# Retrieval-augmented Generation (RAG) Using LLMs 

In this notebook, we create a basic prototype of a retrieval-augmented generation system. This prototype demonstates how traditional information retrieval methods can be combined with LLM-based text summarization to search through large documents or collection of documents.

We use a Google Pixel 7 release notes as the input document. It is available in the `tensor-house-data` repository.

## Environment Setup and Initialization

In [2]:
#
# Initialize LLM provider
# (google-cloud-aiplatform must be installed)
#
from google.cloud import aiplatform
aiplatform.init(
    project='<< specify your project name here >>',
    location='us-central1'
)

## Question Answering Over a Large Document

In this section, we demonstrate how standalone questions can be answered. The input document(s) is split inot chunks which are then indexed in a vector store. To answer the user question, the most relevant chunks are retrieved and passed to the LLM.

In [27]:
from langchain.llms import VertexAI

from langchain.chains import RetrievalQA, ConversationalRetrievalChain
from langchain.memory import ConversationBufferMemory

from langchain.document_loaders import UnstructuredHTMLLoader
from langchain.embeddings.vertexai import VertexAIEmbeddings
from langchain.text_splitter import CharacterTextSplitter
from langchain.vectorstores import Chroma

#
# Load the input document
#
loader = UnstructuredHTMLLoader("../../tensor-house-data/search/news-feeds/pixel-7-release.html")
documents = loader.load()

#
# Splitting
#
text_splitter = CharacterTextSplitter(chunk_size=4000, chunk_overlap=0)
texts = text_splitter.split_documents(documents)
print(f'The input document has been split into {len(texts)} chunks\n')

#
# Indexing and storing
#
embeddings = VertexAIEmbeddings()
docsearch = Chroma.from_documents(texts, embeddings)

#
# Querying
#
llm = VertexAI(temperature=0.7, verbose=True)
qa_chain = RetrievalQA.from_chain_type(llm=llm, chain_type="stuff", retriever=docsearch.as_retriever(search_kwargs={"k": 2}), return_source_documents=True)

question = "What are the three coolest Pixel 7 features?

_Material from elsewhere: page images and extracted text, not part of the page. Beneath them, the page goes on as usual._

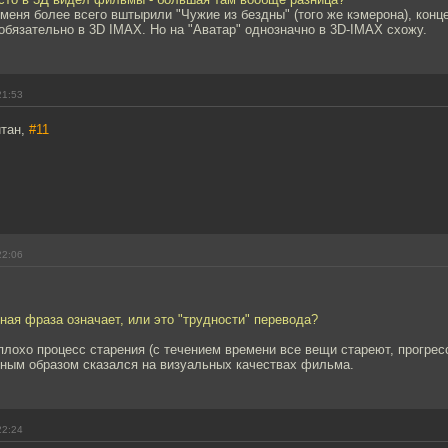
о меня более всего вштырили "Чужие из бездны" (того же кэмерона), конц
обязательно в 3D IMAX. Но на "Аватар" однозначно в 3D-IMAX схожу.
21:53
йтан,
#11
22:06
ная фраза означает, или это "трудности" перевода?
 плохо процесс старения (с течением времени все вещи стареют, прогрес
ьным образом сказался на визуальных качествах фильма.
22:24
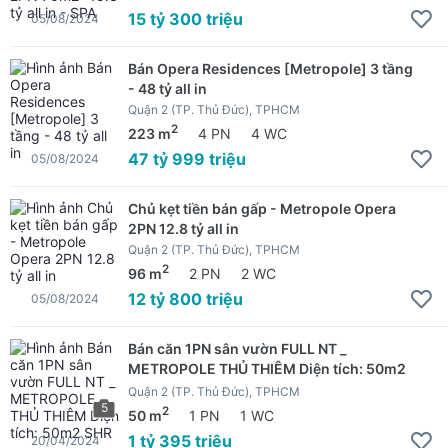
15 tỷ 300 triệu
05/08/2024
Bán Opera Residences [Metropole] 3 tầng
- 48 tỷ all in
Quận 2 (TP. Thủ Đức), TPHCM
2
223 m
4 PN
4 WC
47 tỷ 999 triệu
05/08/2024
Chủ kẹt tiền bán gấp - Metropole Opera
2PN 12.8 tỷ all in
Quận 2 (TP. Thủ Đức), TPHCM
2
96 m
2 PN
2 WC
12 tỷ 800 triệu
05/08/2024
Bán căn 1PN sân vườn FULL NT _
METROPOLE THỦ THIÊM Diện tích: 50m2
SHR
Quận 2 (TP. Thủ Đức), TPHCM
5
2
50 m
1 PN
1 WC
1 tỷ 395 triệu
20/04/2024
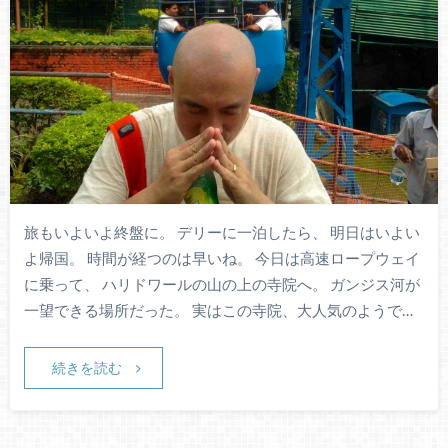
旅もいよいよ終盤に。 デリーに一泊したら、 明日はいよい
よ帰国。 時間が経つのは早いね。 今日は高速ロープウェイ
に乗って、 ハリドワールの山の上の寺院へ。 ガンジス河が
一望できる場所だった。 実はこの寺院、大人気のようで…
続きを読む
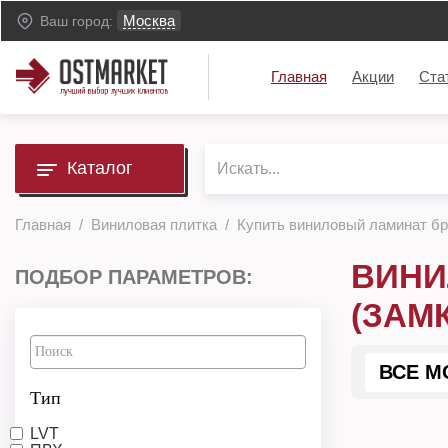
Москва
Ваш город:
Главная
Акции
Ста
Каталог
Главная
Виниловая плитка
Купить виниловый ламинат бр
ВИНИ
ПОДБОР ПАРАМЕТРОВ:
(ЗАМ
ВСЕ М
Тип
LVT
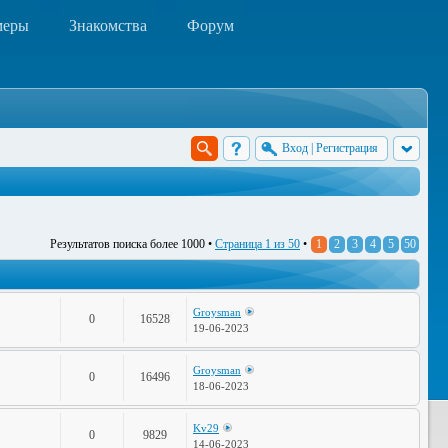
меры
Знакомства
Форум
Вход
|
Регистрация
Результатов поиска более 1000 •
Страница
1
из
50
•
1
2
3
4
5
50
Groysman
0
16528
19-06-2023
Groysman
0
16496
18-06-2023
Kv29
0
9829
14-06-2023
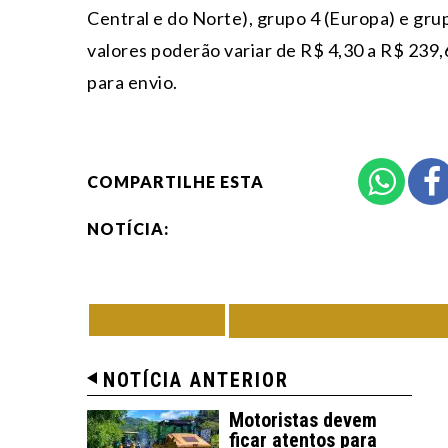
Central e do Norte), grupo 4 (Europa) e gru
valores poderão variar de R$ 4,30 a R$ 239
para envio.
COMPARTILHE ESTA
NOTÍCIA:
VOLTAR
TODAS DE BRAS
NOTÍCIA ANTERIOR
Motoristas devem
ficar atentos para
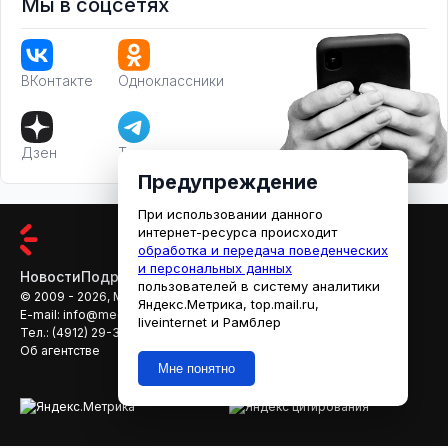
Мы в соцсетях
ВКонтакте
Одноклассники
Дзен
Телеграм
Предупреждение
При использовании данного
интернет-ресурса происходит
обработка и передача поведенческих
и персональных данных
Новости
Подробности
Афиша
Кино
пользователей в систему аналитики
© 2009 - 2026, МЕДИАРЯЗАНЬ
Яндекс.Метрика, top.mail.ru,
E-mail:
info@mediaryazan.ru
,
reklama@mediaryazan.ru
liveinternet и Рамблер
Тел.:
(4912) 29-33-66
Об агентстве
Мне понятно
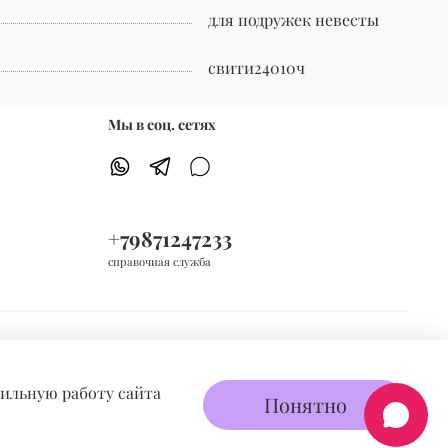
для подружек невесты
свити24010ч
Мы в соц. сетях
+79871247233
справочная служба
вильную работу сайта
Понятно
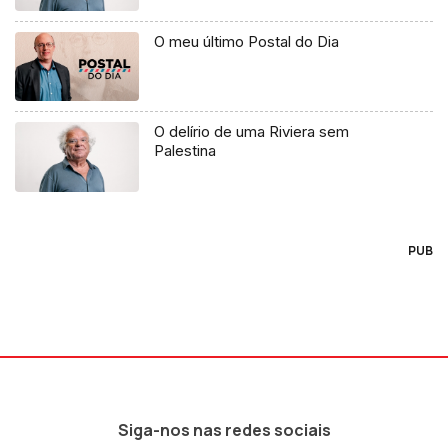
O meu último Postal do Dia
O delírio de uma Riviera sem
Palestina
PUB
Siga-nos nas redes sociais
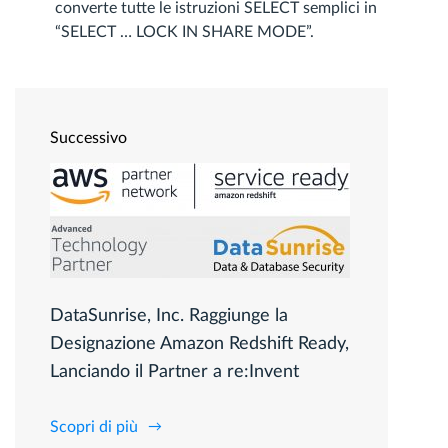
converte tutte le istruzioni SELECT semplici in
“SELECT … LOCK IN SHARE MODE”.
Successivo
DataSunrise, Inc. Raggiunge la
Designazione Amazon Redshift Ready,
Lanciando il Partner a re:Invent
Scopri di più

Please provide a list with short summaries."
response = qa_chain({"query": question})

print(response['result'])

The input document has been split into 2 chunks

The three coolest Pixel 7 features are:

* Next-generation Super Res Zoom up to 8x on Pixel 7 and up to 30x on Pixel 7 Pro.
* Macro Focus, which delivers Pixel HDR+ photo quality from as close as three centimeters away.
* Photo Unblur, a Google Photos feature only on Pixel 7 and Pixel 7 Pro. Photo Unblur uses machine learning to improve your blurry pictures – even old ones.


## Conversational Retrieval

In this section, we prototype a conversational retrieval system. It combines the chat history with the retrieved documents to answer the question.

In [26]:
#
# Initialize new chat
#
llm = VertexAI(verbose=True)
memory = ConversationBufferMemory(memory_key="chat_history", return_messages=True)
chat = ConversationalRetrievalChain.from_llm(llm, retriever=docsearch.as_retriever(search_kwargs={"k": 2}), memory=memory, verbose=False, return_generated_question=False)

#
# Ask questions with continuous context
#

def print_last_chat_turn(chat_history):
    print(chat_history[-2].content, '\n')
    print(chat_history[-1].content, '\n')    

result = chat({"question": "What are the three coolest Pixel features?"})
print_last_chat_turn(result['chat_history'])

result = chat({"question": "Can you explain the first feature in more detail?"})
print_last_chat_turn(result['chat_history'])

What are the three coolest Pixel features? 

The three coolest Pixel features are:

1. Super Res Zoom up to 8x on Pixel 7 and up to 30x on Pixel 7 Pro.
2. Macro Focus, which delivers Pixel HDR+ photo quality from as close as three centimeters away.
3. Photo Unblur, a Google Photos feature only on Pixel 7 and Pixel 7 Pro. 

Can you explain the first feature in more detail? 

Super Res Zoom is a camera feature that uses machine learning to improve the quality of zoomed-in images. It works by taking multiple photos at different focal lengths and then stitching them together to create a single, high-resolution image. This results in images that are sharper and have less noise than images taken with a traditional zoom lens.